Political theory on the binary

“The road to the free market was opened and kept open by an enormous increase in continuous, centrally organized and controlled interventionism. … laissez-faire itself was enforced by the state.”

— Karl Polanyi, The Great Transformation, 1944

Polanyi was a Hungarian economic historian and historical sociologist, and the line above is not a complaint about markets — it is a structural claim about how market society came into being. The nineteenth-century “free market” did not emerge by leaving things alone. It was constructed, statute by statute, by an activist state. If that is true, the whole margin-choice question changes shape: you cannot ask “more market or more state?” about an order the state had to build in the first place.

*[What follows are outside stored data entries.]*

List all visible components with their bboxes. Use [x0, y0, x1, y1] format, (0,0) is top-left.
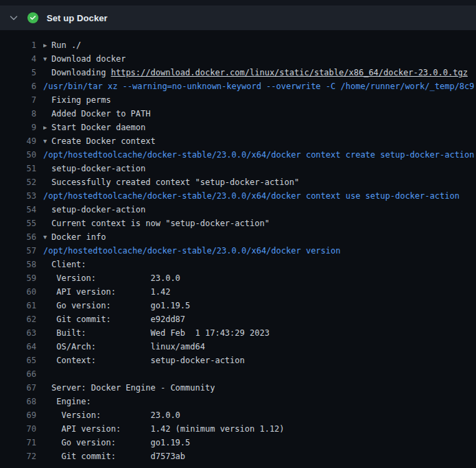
- log-line[interactable]: 54 setup-docker-action: [0, 203, 476, 217]
- log-line[interactable]: 59 Version: 23.0.0: [0, 271, 476, 285]
- line-content: ▶Start Docker daemon: [43, 121, 145, 134]
- line-content: Version: 23.0.0: [43, 408, 180, 422]
- group-title: Start Docker daemon: [51, 123, 145, 132]
- line-number[interactable]: 60: [0, 285, 36, 299]
- line-number[interactable]: 65: [0, 354, 36, 367]
- line-content: /opt/hostedtoolcache/docker-stable/23.0.…: [43, 189, 460, 203]
- log-line[interactable]: 55 Current context is now "setup-docker-…: [0, 217, 476, 230]
- line-number[interactable]: 61: [0, 299, 36, 312]
- log-line[interactable]: 53 /opt/hostedtoolcache/docker-stable/23…: [0, 189, 476, 203]
- line-number[interactable]: 8: [0, 107, 36, 121]
- line-number[interactable]: 67: [0, 381, 36, 395]
- line-number[interactable]: 51: [0, 162, 36, 175]
- line-number[interactable]: 50: [0, 148, 36, 162]
- page-top-strip: [0, 0, 476, 5]
- log-line[interactable]: 6 /usr/bin/tar xz --warning=no-unknown-k…: [0, 79, 476, 93]
- log-link[interactable]: https://download.docker.com/linux/static…: [111, 68, 468, 77]
- log-line[interactable]: 66: [0, 367, 476, 381]
- line-content: Built: Wed Feb 1 17:43:29 2023: [43, 326, 270, 340]
- line-content: /usr/bin/tar xz --warning=no-unknown-key…: [43, 79, 475, 93]
- log-line[interactable]: 67 Server: Docker Engine - Community: [0, 381, 476, 395]
- log-line[interactable]: 9 ▶Start Docker daemon: [0, 121, 476, 134]
- log-line[interactable]: 62 Git commit: e92dd87: [0, 312, 476, 326]
- log-line[interactable]: 5 Downloading https://download.docker.co…: [0, 66, 476, 79]
- line-number[interactable]: 70: [0, 422, 36, 436]
- log-line[interactable]: 7 Fixing perms: [0, 93, 476, 107]
- line-content: setup-docker-action: [43, 162, 145, 175]
- log-line[interactable]: 65 Context: setup-docker-action: [0, 354, 476, 367]
- line-content: /opt/hostedtoolcache/docker-stable/23.0.…: [43, 148, 475, 162]
- group-collapse-icon[interactable]: ▼: [43, 134, 51, 148]
- line-number[interactable]: 62: [0, 312, 36, 326]
- log-line[interactable]: 61 Go version: go1.19.5: [0, 299, 476, 312]
- log-line[interactable]: 51 setup-docker-action: [0, 162, 476, 175]
- group-title: Run ./: [51, 40, 81, 50]
- line-number[interactable]: 56: [0, 230, 36, 244]
- log-line[interactable]: 8 Added Docker to PATH: [0, 107, 476, 121]
- line-content: Current context is now "setup-docker-act…: [43, 217, 270, 230]
- line-number[interactable]: 58: [0, 258, 36, 271]
- line-content: ▶Run ./: [43, 38, 81, 52]
- line-content: ▼Download docker: [43, 52, 126, 66]
- log-line[interactable]: 68 Engine:: [0, 395, 476, 408]
- step-title: Set up Docker: [47, 13, 108, 23]
- line-number[interactable]: 6: [0, 79, 36, 93]
- line-content: Go version: go1.19.5: [43, 299, 190, 312]
- line-content: /opt/hostedtoolcache/docker-stable/23.0.…: [43, 244, 340, 258]
- log-line[interactable]: 56 ▼Docker info: [0, 230, 476, 244]
- line-number[interactable]: 69: [0, 408, 36, 422]
- line-number[interactable]: 68: [0, 395, 36, 408]
- line-content: API version: 1.42 (minimum version 1.12): [43, 422, 285, 436]
- line-number[interactable]: 9: [0, 121, 36, 134]
- line-content: Go version: go1.19.5: [43, 436, 190, 449]
- line-number[interactable]: 5: [0, 66, 36, 79]
- log-line[interactable]: 57 /opt/hostedtoolcache/docker-stable/23…: [0, 244, 476, 258]
- line-number[interactable]: 66: [0, 367, 36, 381]
- group-collapse-icon[interactable]: ▼: [43, 230, 51, 244]
- chevron-down-icon[interactable]: [10, 14, 19, 22]
- line-number[interactable]: 57: [0, 244, 36, 258]
- line-content: OS/Arch: linux/amd64: [43, 340, 205, 354]
- line-content: Fixing perms: [43, 93, 111, 107]
- step-header[interactable]: Set up Docker: [0, 5, 476, 30]
- log-line[interactable]: 50 /opt/hostedtoolcache/docker-stable/23…: [0, 148, 476, 162]
- line-number[interactable]: 63: [0, 326, 36, 340]
- log-line[interactable]: 60 API version: 1.42: [0, 285, 476, 299]
- line-content: Downloading https://download.docker.com/…: [43, 66, 468, 79]
- log-text: Downloading: [51, 68, 111, 77]
- line-number[interactable]: 54: [0, 203, 36, 217]
- log-line[interactable]: 70 API version: 1.42 (minimum version 1.…: [0, 422, 476, 436]
- line-number[interactable]: 71: [0, 436, 36, 449]
- line-content: API version: 1.42: [43, 285, 170, 299]
- log-line[interactable]: 1 ▶Run ./: [0, 38, 476, 52]
- log-line[interactable]: 69 Version: 23.0.0: [0, 408, 476, 422]
- log-line[interactable]: 52 Successfully created context "setup-d…: [0, 175, 476, 189]
- line-number[interactable]: 53: [0, 189, 36, 203]
- line-number[interactable]: 72: [0, 449, 36, 463]
- check-circle-icon: [27, 12, 38, 23]
- log-container: 1 ▶Run ./ 4 ▼Download docker 5 Downloadi…: [0, 30, 476, 463]
- group-collapse-icon[interactable]: ▼: [43, 52, 51, 66]
- line-number[interactable]: 4: [0, 52, 36, 66]
- log-line[interactable]: 64 OS/Arch: linux/amd64: [0, 340, 476, 354]
- line-number[interactable]: 64: [0, 340, 36, 354]
- line-content: Server: Docker Engine - Community: [43, 381, 215, 395]
- line-number[interactable]: 52: [0, 175, 36, 189]
- log-line[interactable]: 63 Built: Wed Feb 1 17:43:29 2023: [0, 326, 476, 340]
- line-content: Context: setup-docker-action: [43, 354, 245, 367]
- line-number[interactable]: 1: [0, 38, 36, 52]
- line-content: Git commit: e92dd87: [43, 312, 185, 326]
- log-line[interactable]: 58 Client:: [0, 258, 476, 271]
- log-line[interactable]: 71 Go version: go1.19.5: [0, 436, 476, 449]
- line-number[interactable]: 59: [0, 271, 36, 285]
- group-expand-icon[interactable]: ▶: [43, 121, 51, 134]
- log-line[interactable]: 4 ▼Download docker: [0, 52, 476, 66]
- log-line[interactable]: 72 Git commit: d7573ab: [0, 449, 476, 463]
- group-expand-icon[interactable]: ▶: [43, 38, 51, 52]
- line-content: Git commit: d7573ab: [43, 449, 185, 463]
- line-content: Added Docker to PATH: [43, 107, 151, 121]
- line-number[interactable]: 55: [0, 217, 36, 230]
- line-number[interactable]: 49: [0, 134, 36, 148]
- log-line[interactable]: 49 ▼Create Docker context: [0, 134, 476, 148]
- line-number[interactable]: 7: [0, 93, 36, 107]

Political theory reads the binary as a different kind of question, and the difference is in the conceptual register, not just the answer. Economics treats the state and the market as two separable institutions arranged along a dial; the question is where to set the dial. Political theory denies the separation at the root. On this view the state and the market are co-constituted — the market is not a natural fact the state then regulates, but an institutional artifact the state produces: the property regime, the money, the courts, the enforced contract are what a market is. The question that follows is not “how much intervention?” but “which configuration?” — what kind of state-market hybrid is this, and is it just, efficient, sustainable?

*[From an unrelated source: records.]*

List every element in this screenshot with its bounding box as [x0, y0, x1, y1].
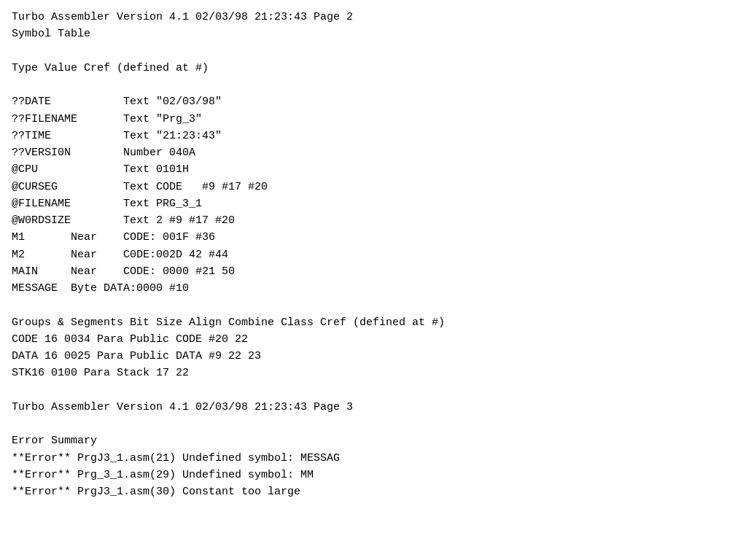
- text-line: ??VERSI0N Number 040A: [12, 144, 734, 161]
- text-line: **Error** PrgJ3_1.asm(30) Constant too l…: [12, 483, 734, 500]
- text-line: CODE 16 0034 Para Public CODE #20 22: [12, 331, 734, 348]
- text-line: Type Value Cref (defined at #): [12, 60, 734, 77]
- text-line: Turbo Assembler Version 4.1 02/03/98 21:…: [12, 9, 734, 26]
- text-line: ??DATE Text "02/03/98": [12, 93, 734, 110]
- text-line: **Error** Prg_3_1.asm(29) Undefined symb…: [12, 467, 734, 483]
- text-line: M2 Near C0DE:002D 42 #44: [12, 246, 734, 263]
- text-line: @FILENAME Text PRG_3_1: [12, 195, 734, 212]
- text-line: @W0RDSIZE Text 2 #9 #17 #20: [12, 212, 734, 229]
- blank-line: [12, 43, 734, 60]
- text-line: Turbo Assembler Version 4.1 02/03/98 21:…: [12, 399, 734, 416]
- text-line: STK16 0100 Para Stack 17 22: [12, 365, 734, 381]
- blank-line: [12, 382, 734, 399]
- text-line: @CPU Text 0101H: [12, 161, 734, 178]
- content-container: Turbo Assembler Version 4.1 02/03/98 21:…: [12, 9, 734, 500]
- text-line: Error Summary: [12, 432, 734, 449]
- text-line: MAIN Near CODE: 0000 #21 50: [12, 263, 734, 280]
- text-line: MESSAGE Byte DATA:0000 #10: [12, 280, 734, 297]
- text-line: ??FILENAME Text "Prg_3": [12, 111, 734, 128]
- text-line: **Error** PrgJ3_1.asm(21) Undefined symb…: [12, 450, 734, 467]
- text-line: Groups & Segments Bit Size Align Combine…: [12, 314, 734, 331]
- text-line: ??TIME Text "21:23:43": [12, 128, 734, 144]
- text-line: Symbol Table: [12, 26, 734, 42]
- text-line: DATA 16 0025 Para Public DATA #9 22 23: [12, 348, 734, 365]
- text-line: M1 Near CODE: 001F #36: [12, 229, 734, 246]
- blank-line: [12, 77, 734, 93]
- text-line: @CURSEG Text CODE #9 #17 #20: [12, 179, 734, 195]
- blank-line: [12, 416, 734, 432]
- blank-line: [12, 297, 734, 314]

This stage carries no formal economic model, and that is honest rather than a gap. No chapter of a formal economics text owns this apparatus, because the apparatus is a tradition of political-philosophical and historical-sociological argument, not a set of equations. The work here is to surface that tradition at full strength, in its own voice — with the same respect the Chicago framing got in Stage 1, and without flattening any of these thinkers into “critics of markets.” Most of them are not critics of markets. They are theorists of what a market is.

The constitutive framing at full strength

The lineage is older than economics as a discipline. Hobbes, in Leviathan (1651), made the state the precondition of any economic order at all: strip away the sovereign who enforces contracts and prevents the war of all against all, and there is no commerce to speak of, only plunder. Locke, in the Second Treatise (1689), held property to be natural in origin but located its standardization and defense in the state — the social contract exists, on his account, precisely to secure property. Rousseau, in The Social Contract (1762), turned the lens the other way: property and inequality are not natural facts but products of social development, and the state expresses the general will rather than merely guarding prior holdings. Hegel, in the Philosophy of Right (1820), placed the market — civil society, the realm of needs and exchange — as one moment within a larger ethical-political whole that the state completes rather than competes with. Four thinkers, two centuries, sharp disagreements among them — and a shared premise the economics framing never assumes: the state and the market are entangled from the start.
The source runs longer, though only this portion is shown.